Nicolas Dhooge, avec confiance, questionne sa classe fictive de quatrième : « Pouvez-vous vous rappeler de la définition du théorème de Pythagore que nous avons abordé la semaine passée ? » pendant qu’il dessine une forme géométrique sur le tableau. Un étudiant assis au premier rang rétorque immédiatement : « Dans un triangle rectangle, le carré de l’hypoténuse équivaut à l’addition des carrés des deux côtés restants ». Ses mots font rire les autres étudiants. Ils sont 70, réunis dans une grande salle d’Alembert, à Aubervilliers (Seine-Saint-Denis), et ont en moyenne 33 ans.
Nicolas, sous l’œil vigilant d’un formateur de l’association le Choix de l’école, réitère les « mouvements d’un enseignant » pendant leur campus estival. Membre de la grande famille de Teach For All, cette association aide en France, depuis 2015, des diplômés et des jeunes professionnels aspirant à une carrière tardive dans l’enseignement.

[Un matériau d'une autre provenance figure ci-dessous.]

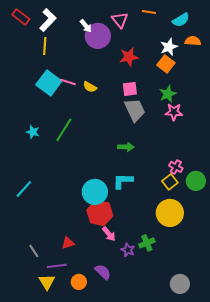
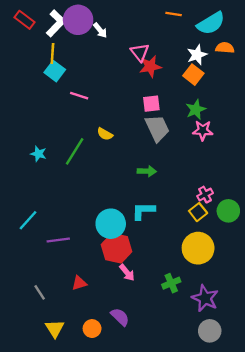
pink triangle: (120, 20) -> (140, 52), moved
cyan semicircle: (181, 20) -> (211, 23), size x1.4
purple circle: (98, 36) -> (78, 20), moved
cyan square: (49, 83) -> (55, 71), moved, size x0.7
yellow semicircle: (90, 87) -> (105, 134), moved
pink cross: (176, 167) -> (205, 195), turned 32
purple star: (128, 250) -> (205, 298), moved, size x1.6
purple line: (57, 266) -> (58, 240), moved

Leur planning sur quatre semaines denses comprend des ateliers pratiques, comme « diriger l’attention des élèves » ou « donner des instructions précises ». Il y a également des initiations à la pédagogie spécifique à chaque matière, telles que « préparer une leçon » ou « apprendre à lire », suivies de conférences par des chercheurs sur des thèmes comme « orientation et autocensure » ou « psychologie de l’enfant ». Des échanges avec d’anciens élèves (les alumni) sont aussi prévus.
Le but est de les préparer à intégrer la sphère éducative en septembre en tant qu’enseignants contractuels. « C’est un peu comme recevoir une formation de premiers secours, je me sens comme si j’apprenais les techniques essentielles pour la salle de classe. Ce n’est qu’une fois sur le terrain qu’on comprend à quel point elles sont précieuses et comment on peut les personnaliser », explique Nicolas suite à son faux cours de mathématiques. Il y a encore quelques semaines, il s’occupait de la sécurité incendie et de la sécurité d’un hôpital en Ile-de-France, après avoir obtenu un bac + 5 en santé au travail et hygiène industrielle.
Motivation et réduction des revenus
Lorsqu’on leur pose la question, lui et ses confrères, sur la raison pour laquelle ils sont ici, et pourquoi ils ont choisi de changer radicalement de carrière, leur histoire se rapproche des nombreuses autres entendues sur les « pivotants ». Ces jeunes de la génération Y et Z parlent des études rigoureuses qu’ils ont suivies au lycée, et qui les ont conduits, souvent sans trop réfléchir, dans des grandes écoles de commerce ou d’ingénieurs, des instituts d’études politiques, ou parfois même d’établissements d’enseignement supérieur renommés… « Mais après quelques années de travail, on réalise qu’on n’est pas vraiment satisfait de notre activité professionnelle, qu’on ne comprend pas toujours l’objectif de notre travail », résume Robin, 27 ans, qui vient de quitter un cabinet de conseil en ressources humaines après y avoir passé quatre ans à la suite de son école de commerce.